--- Records provided Enclosed Below ---
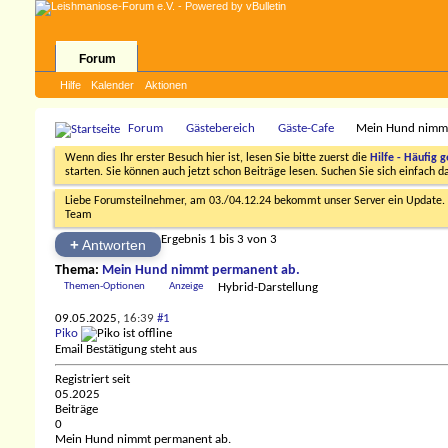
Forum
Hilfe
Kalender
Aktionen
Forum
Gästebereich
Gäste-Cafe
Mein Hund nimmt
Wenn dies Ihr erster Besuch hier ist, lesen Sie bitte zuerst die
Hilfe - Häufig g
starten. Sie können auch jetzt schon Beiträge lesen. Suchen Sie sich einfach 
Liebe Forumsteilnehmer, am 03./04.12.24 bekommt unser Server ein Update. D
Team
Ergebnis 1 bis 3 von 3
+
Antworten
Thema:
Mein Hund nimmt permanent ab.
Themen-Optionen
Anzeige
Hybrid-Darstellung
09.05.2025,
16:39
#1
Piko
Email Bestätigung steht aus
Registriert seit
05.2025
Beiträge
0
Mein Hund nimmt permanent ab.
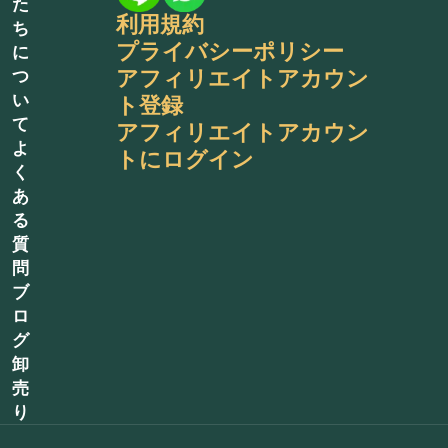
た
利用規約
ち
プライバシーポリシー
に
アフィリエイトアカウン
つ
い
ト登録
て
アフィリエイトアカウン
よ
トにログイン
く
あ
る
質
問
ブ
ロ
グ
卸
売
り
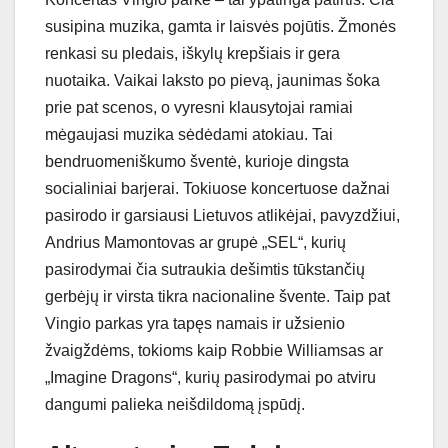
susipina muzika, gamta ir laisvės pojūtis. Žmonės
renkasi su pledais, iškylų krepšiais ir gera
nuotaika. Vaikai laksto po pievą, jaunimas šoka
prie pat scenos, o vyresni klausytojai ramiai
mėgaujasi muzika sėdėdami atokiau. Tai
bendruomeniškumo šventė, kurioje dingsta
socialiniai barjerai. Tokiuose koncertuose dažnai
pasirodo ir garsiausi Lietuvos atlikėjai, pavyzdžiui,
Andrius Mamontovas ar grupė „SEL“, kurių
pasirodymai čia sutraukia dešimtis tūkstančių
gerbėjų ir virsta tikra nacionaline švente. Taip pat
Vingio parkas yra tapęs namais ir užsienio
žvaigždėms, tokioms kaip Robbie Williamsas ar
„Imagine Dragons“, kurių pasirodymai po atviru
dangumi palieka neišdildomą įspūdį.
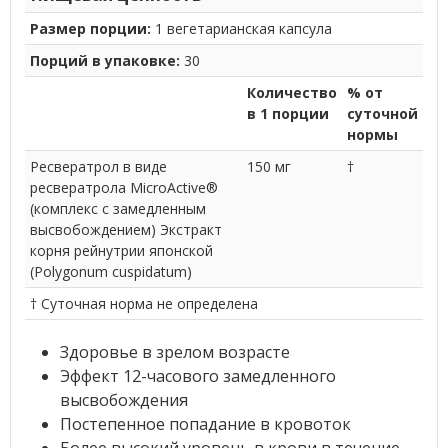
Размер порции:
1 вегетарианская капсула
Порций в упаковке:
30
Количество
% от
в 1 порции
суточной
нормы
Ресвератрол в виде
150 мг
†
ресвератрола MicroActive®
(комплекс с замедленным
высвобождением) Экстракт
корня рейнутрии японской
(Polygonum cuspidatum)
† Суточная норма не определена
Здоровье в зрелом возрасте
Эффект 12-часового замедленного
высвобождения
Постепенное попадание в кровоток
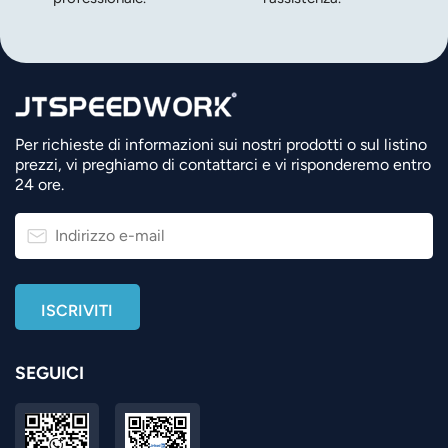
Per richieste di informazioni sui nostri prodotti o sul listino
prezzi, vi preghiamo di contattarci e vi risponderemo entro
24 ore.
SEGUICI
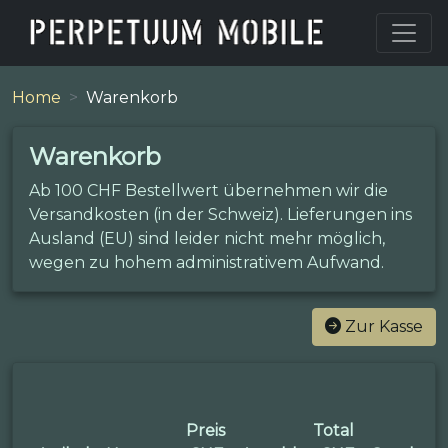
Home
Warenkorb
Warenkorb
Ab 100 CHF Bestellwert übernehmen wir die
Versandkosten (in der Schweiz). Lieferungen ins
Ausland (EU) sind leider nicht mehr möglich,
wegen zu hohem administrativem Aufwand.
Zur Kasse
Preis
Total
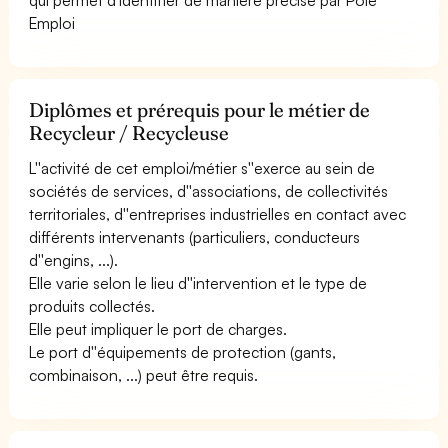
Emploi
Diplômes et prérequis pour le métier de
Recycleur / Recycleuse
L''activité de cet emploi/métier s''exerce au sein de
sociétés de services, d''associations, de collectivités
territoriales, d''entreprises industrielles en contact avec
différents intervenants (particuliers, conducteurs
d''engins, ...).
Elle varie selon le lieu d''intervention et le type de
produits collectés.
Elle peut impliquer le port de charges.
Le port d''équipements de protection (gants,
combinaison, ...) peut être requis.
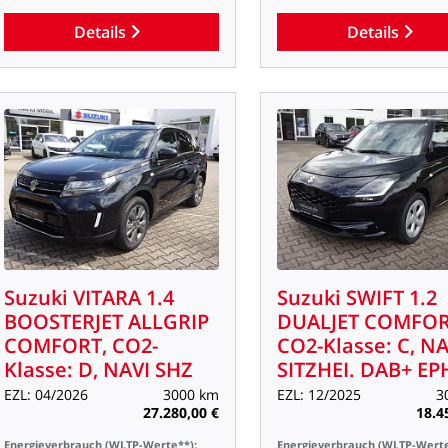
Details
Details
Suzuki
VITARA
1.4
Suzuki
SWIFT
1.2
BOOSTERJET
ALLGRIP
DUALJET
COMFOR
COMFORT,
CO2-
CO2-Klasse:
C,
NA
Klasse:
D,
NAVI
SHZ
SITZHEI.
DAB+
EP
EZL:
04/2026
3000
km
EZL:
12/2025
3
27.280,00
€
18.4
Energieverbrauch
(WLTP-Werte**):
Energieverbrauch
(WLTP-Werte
--- End of Enclosed Records provided ---
--- Records provided Enclosed Below ---
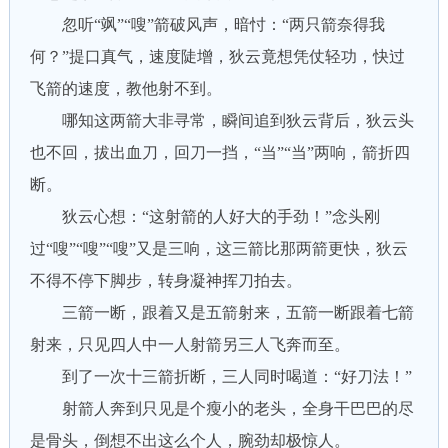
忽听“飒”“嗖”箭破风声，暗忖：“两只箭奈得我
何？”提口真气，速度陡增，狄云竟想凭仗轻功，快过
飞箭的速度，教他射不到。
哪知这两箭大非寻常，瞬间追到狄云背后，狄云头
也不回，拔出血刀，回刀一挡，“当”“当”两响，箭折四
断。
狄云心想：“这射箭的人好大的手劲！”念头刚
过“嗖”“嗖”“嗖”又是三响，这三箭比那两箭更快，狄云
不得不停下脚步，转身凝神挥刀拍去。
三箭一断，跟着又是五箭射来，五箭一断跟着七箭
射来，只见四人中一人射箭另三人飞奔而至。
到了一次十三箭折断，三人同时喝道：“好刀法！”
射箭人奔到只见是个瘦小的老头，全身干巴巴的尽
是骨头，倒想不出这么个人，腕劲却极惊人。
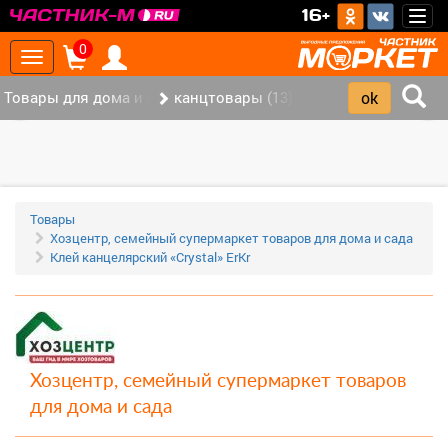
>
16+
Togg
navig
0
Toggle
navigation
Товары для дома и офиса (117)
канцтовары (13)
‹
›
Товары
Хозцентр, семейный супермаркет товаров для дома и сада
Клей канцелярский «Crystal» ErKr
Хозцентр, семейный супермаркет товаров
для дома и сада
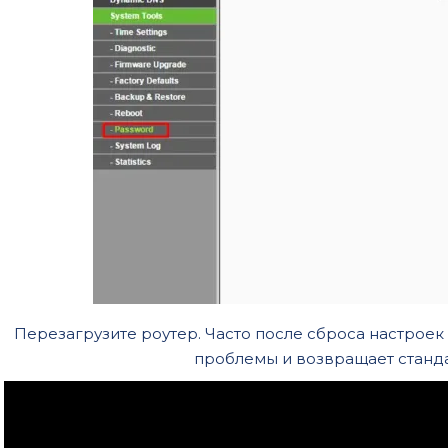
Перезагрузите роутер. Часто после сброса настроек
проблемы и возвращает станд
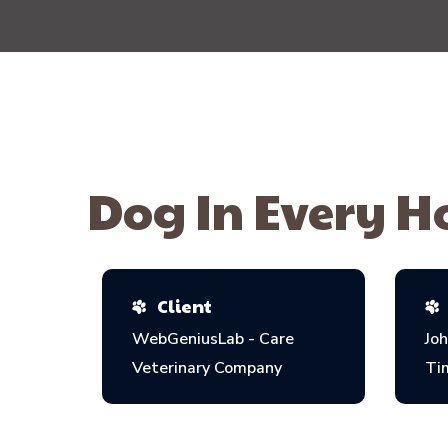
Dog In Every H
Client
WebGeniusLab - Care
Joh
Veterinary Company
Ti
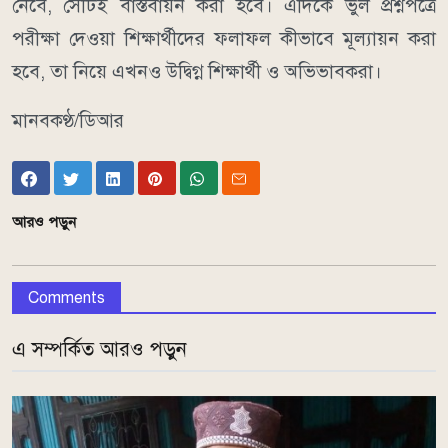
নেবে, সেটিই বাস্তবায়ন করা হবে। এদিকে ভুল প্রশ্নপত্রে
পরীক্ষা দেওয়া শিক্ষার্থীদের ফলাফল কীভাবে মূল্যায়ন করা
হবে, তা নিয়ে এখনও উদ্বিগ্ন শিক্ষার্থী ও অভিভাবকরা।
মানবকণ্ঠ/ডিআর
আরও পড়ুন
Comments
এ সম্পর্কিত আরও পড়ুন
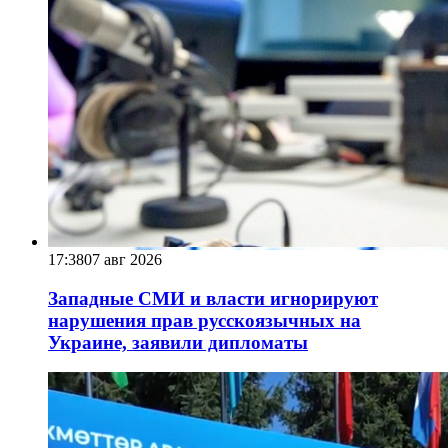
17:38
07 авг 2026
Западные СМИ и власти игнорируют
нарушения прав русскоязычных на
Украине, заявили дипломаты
--- End of Enclosed Records provided ---
--- Records provided Enclosed Below ---
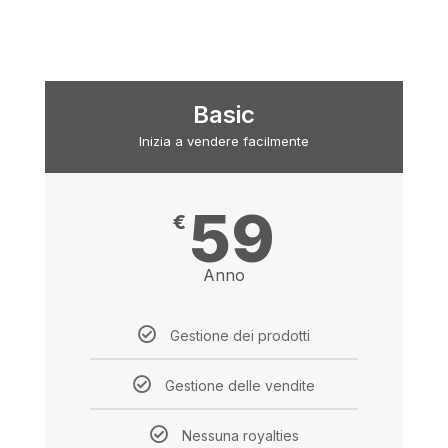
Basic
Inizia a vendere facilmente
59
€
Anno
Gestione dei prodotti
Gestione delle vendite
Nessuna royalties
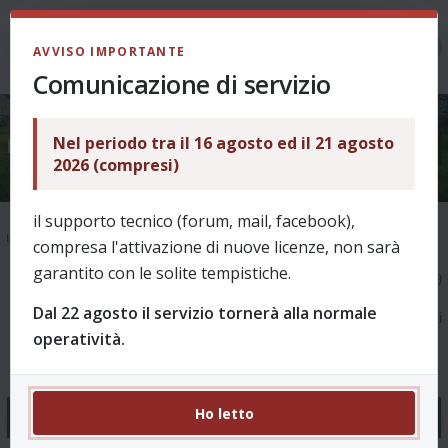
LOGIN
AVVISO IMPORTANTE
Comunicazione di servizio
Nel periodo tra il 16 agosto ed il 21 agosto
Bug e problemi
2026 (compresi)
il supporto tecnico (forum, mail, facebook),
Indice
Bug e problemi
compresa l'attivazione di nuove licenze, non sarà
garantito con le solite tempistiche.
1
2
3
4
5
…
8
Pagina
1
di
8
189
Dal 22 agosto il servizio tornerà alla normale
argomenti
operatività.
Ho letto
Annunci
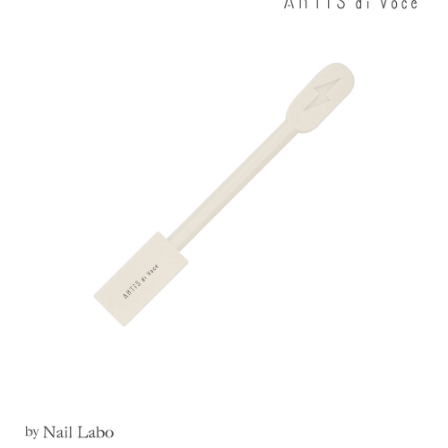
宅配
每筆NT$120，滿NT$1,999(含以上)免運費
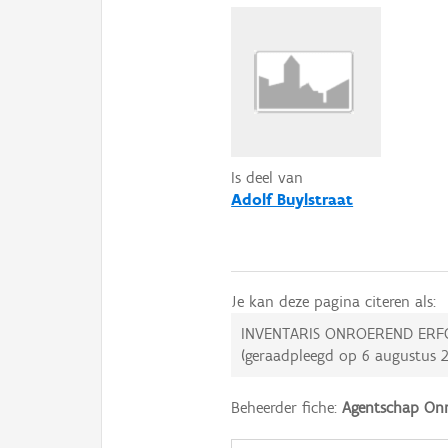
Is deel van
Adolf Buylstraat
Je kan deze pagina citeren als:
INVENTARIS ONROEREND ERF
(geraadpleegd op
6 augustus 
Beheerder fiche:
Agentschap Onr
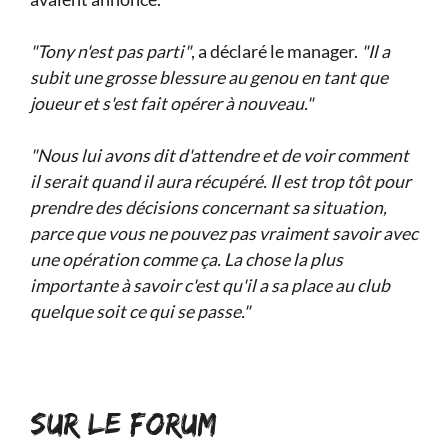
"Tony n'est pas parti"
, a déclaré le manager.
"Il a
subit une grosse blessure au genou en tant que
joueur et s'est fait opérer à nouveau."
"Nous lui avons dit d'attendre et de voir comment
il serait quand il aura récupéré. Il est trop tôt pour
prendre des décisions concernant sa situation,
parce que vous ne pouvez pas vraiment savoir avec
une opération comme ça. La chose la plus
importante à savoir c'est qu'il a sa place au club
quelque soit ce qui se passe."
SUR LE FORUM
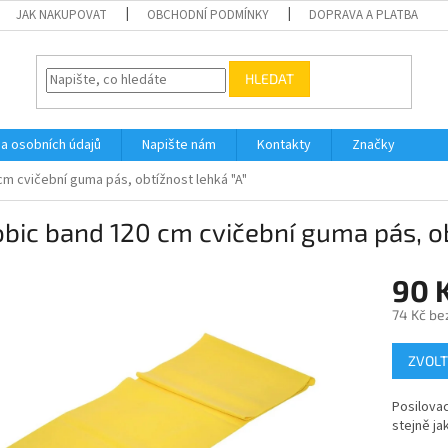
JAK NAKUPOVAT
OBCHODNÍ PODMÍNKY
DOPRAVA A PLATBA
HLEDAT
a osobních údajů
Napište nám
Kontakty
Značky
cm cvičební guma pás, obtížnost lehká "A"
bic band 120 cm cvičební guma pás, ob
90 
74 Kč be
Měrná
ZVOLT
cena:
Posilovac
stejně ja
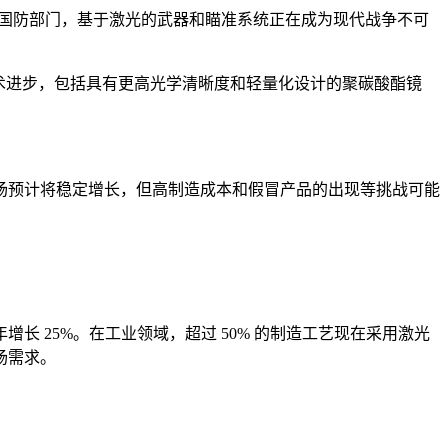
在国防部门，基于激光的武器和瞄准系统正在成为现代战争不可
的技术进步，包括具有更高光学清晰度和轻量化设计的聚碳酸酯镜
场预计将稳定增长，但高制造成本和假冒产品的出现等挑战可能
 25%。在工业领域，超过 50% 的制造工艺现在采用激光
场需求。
--- End of Enclosed Records provided ---
* **Exercise instructions**
Among the records above, find each line holding "guma" and list it.

* **Written answer**
cm cvičební guma pás, obtížnost lehká "A"
bic band 120 cm cvičební guma pás, ob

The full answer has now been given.